*** Opening Source records ***
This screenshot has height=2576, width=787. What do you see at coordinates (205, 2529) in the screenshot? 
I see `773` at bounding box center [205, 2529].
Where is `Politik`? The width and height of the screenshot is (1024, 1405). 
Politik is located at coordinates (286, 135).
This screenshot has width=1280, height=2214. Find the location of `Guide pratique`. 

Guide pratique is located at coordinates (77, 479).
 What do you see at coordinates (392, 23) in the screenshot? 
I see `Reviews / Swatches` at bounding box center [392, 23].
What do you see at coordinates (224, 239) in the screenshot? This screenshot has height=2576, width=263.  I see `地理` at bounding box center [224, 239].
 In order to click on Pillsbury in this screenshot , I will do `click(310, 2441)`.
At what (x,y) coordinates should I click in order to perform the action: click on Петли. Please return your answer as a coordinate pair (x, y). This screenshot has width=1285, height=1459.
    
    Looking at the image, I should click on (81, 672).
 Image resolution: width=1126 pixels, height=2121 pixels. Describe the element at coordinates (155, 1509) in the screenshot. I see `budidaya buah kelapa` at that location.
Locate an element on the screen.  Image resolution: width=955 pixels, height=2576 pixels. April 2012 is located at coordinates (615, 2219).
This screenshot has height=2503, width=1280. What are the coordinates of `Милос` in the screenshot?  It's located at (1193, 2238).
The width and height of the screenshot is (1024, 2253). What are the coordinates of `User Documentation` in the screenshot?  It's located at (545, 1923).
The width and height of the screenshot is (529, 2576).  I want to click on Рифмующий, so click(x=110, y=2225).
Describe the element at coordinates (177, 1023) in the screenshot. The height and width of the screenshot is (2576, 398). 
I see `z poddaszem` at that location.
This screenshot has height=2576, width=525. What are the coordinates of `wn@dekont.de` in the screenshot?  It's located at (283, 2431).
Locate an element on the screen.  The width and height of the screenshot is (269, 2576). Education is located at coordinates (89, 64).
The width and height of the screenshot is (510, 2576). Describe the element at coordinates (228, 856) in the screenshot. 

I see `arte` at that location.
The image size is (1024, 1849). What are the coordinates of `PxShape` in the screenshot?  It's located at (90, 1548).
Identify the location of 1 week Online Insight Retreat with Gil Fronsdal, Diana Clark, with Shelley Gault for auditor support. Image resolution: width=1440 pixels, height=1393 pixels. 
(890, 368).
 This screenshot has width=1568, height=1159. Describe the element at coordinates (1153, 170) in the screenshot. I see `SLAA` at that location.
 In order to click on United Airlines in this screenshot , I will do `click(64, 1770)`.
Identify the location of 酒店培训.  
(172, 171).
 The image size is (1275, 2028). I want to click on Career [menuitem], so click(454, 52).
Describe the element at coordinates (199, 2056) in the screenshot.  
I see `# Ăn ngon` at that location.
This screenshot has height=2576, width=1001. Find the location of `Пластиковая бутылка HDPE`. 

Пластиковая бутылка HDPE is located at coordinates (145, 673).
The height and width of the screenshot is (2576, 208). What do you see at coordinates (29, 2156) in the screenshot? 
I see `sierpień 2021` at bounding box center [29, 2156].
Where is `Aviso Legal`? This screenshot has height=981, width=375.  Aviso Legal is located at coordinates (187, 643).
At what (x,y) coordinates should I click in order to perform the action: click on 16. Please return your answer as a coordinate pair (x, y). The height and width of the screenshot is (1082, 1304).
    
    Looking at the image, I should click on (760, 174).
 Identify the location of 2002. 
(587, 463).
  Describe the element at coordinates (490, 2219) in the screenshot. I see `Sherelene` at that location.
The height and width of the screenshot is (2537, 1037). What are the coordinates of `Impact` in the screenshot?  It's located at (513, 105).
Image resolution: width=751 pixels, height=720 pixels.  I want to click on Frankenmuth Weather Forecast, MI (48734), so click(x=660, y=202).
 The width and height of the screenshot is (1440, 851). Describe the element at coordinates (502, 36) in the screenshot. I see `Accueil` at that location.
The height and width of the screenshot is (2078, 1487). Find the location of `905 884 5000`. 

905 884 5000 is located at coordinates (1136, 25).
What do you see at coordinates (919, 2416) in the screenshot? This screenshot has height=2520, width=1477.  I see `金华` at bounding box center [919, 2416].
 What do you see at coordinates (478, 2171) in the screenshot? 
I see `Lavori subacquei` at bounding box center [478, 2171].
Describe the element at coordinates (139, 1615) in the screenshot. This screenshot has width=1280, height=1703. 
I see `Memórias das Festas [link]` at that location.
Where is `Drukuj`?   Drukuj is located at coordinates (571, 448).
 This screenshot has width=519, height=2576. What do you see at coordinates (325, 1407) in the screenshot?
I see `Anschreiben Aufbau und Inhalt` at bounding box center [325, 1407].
*** Closing Source records ***
Work order —
Your answer must contain every line of the records, exactly.

Response below —
This screenshot has height=2576, width=787. What do you see at coordinates (205, 2529) in the screenshot? 
I see `773` at bounding box center [205, 2529].
Where is `Politik`? The width and height of the screenshot is (1024, 1405). 
Politik is located at coordinates (286, 135).
This screenshot has width=1280, height=2214. Find the location of `Guide pratique`. 

Guide pratique is located at coordinates (77, 479).
 What do you see at coordinates (392, 23) in the screenshot? 
I see `Reviews / Swatches` at bounding box center [392, 23].
What do you see at coordinates (224, 239) in the screenshot? This screenshot has height=2576, width=263.  I see `地理` at bounding box center [224, 239].
 In order to click on Pillsbury in this screenshot , I will do `click(310, 2441)`.
At what (x,y) coordinates should I click in order to perform the action: click on Петли. Please return your answer as a coordinate pair (x, y). This screenshot has width=1285, height=1459.
    
    Looking at the image, I should click on (81, 672).
 Image resolution: width=1126 pixels, height=2121 pixels. Describe the element at coordinates (155, 1509) in the screenshot. I see `budidaya buah kelapa` at that location.
Locate an element on the screen.  Image resolution: width=955 pixels, height=2576 pixels. April 2012 is located at coordinates (615, 2219).
This screenshot has height=2503, width=1280. What are the coordinates of `Милос` in the screenshot?  It's located at (1193, 2238).
The width and height of the screenshot is (1024, 2253). What are the coordinates of `User Documentation` in the screenshot?  It's located at (545, 1923).
The width and height of the screenshot is (529, 2576).  I want to click on Рифмующий, so click(x=110, y=2225).
Describe the element at coordinates (177, 1023) in the screenshot. The height and width of the screenshot is (2576, 398). 
I see `z poddaszem` at that location.
This screenshot has height=2576, width=525. What are the coordinates of `wn@dekont.de` in the screenshot?  It's located at (283, 2431).
Locate an element on the screen.  The width and height of the screenshot is (269, 2576). Education is located at coordinates (89, 64).
The width and height of the screenshot is (510, 2576). Describe the element at coordinates (228, 856) in the screenshot. 

I see `arte` at that location.
The image size is (1024, 1849). What are the coordinates of `PxShape` in the screenshot?  It's located at (90, 1548).
Identify the location of 1 week Online Insight Retreat with Gil Fronsdal, Diana Clark, with Shelley Gault for auditor support. Image resolution: width=1440 pixels, height=1393 pixels. 
(890, 368).
 This screenshot has width=1568, height=1159. Describe the element at coordinates (1153, 170) in the screenshot. I see `SLAA` at that location.
 In order to click on United Airlines in this screenshot , I will do `click(64, 1770)`.
Identify the location of 酒店培训.  
(172, 171).
 The image size is (1275, 2028). I want to click on Career [menuitem], so click(454, 52).
Describe the element at coordinates (199, 2056) in the screenshot.  
I see `# Ăn ngon` at that location.
This screenshot has height=2576, width=1001. Find the location of `Пластиковая бутылка HDPE`. 

Пластиковая бутылка HDPE is located at coordinates (145, 673).
The height and width of the screenshot is (2576, 208). What do you see at coordinates (29, 2156) in the screenshot? 
I see `sierpień 2021` at bounding box center [29, 2156].
Where is `Aviso Legal`? This screenshot has height=981, width=375.  Aviso Legal is located at coordinates (187, 643).
At what (x,y) coordinates should I click in order to perform the action: click on 16. Please return your answer as a coordinate pair (x, y). The height and width of the screenshot is (1082, 1304).
    
    Looking at the image, I should click on (760, 174).
 Identify the location of 2002. 
(587, 463).
  Describe the element at coordinates (490, 2219) in the screenshot. I see `Sherelene` at that location.
The height and width of the screenshot is (2537, 1037). What are the coordinates of `Impact` in the screenshot?  It's located at (513, 105).
Image resolution: width=751 pixels, height=720 pixels.  I want to click on Frankenmuth Weather Forecast, MI (48734), so click(x=660, y=202).
 The width and height of the screenshot is (1440, 851). Describe the element at coordinates (502, 36) in the screenshot. I see `Accueil` at that location.
The height and width of the screenshot is (2078, 1487). Find the location of `905 884 5000`. 

905 884 5000 is located at coordinates (1136, 25).
What do you see at coordinates (919, 2416) in the screenshot? This screenshot has height=2520, width=1477.  I see `金华` at bounding box center [919, 2416].
 What do you see at coordinates (478, 2171) in the screenshot? 
I see `Lavori subacquei` at bounding box center [478, 2171].
Describe the element at coordinates (139, 1615) in the screenshot. This screenshot has width=1280, height=1703. 
I see `Memórias das Festas [link]` at that location.
Where is `Drukuj`?   Drukuj is located at coordinates (571, 448).
 This screenshot has width=519, height=2576. What do you see at coordinates (325, 1407) in the screenshot?
I see `Anschreiben Aufbau und Inhalt` at bounding box center [325, 1407].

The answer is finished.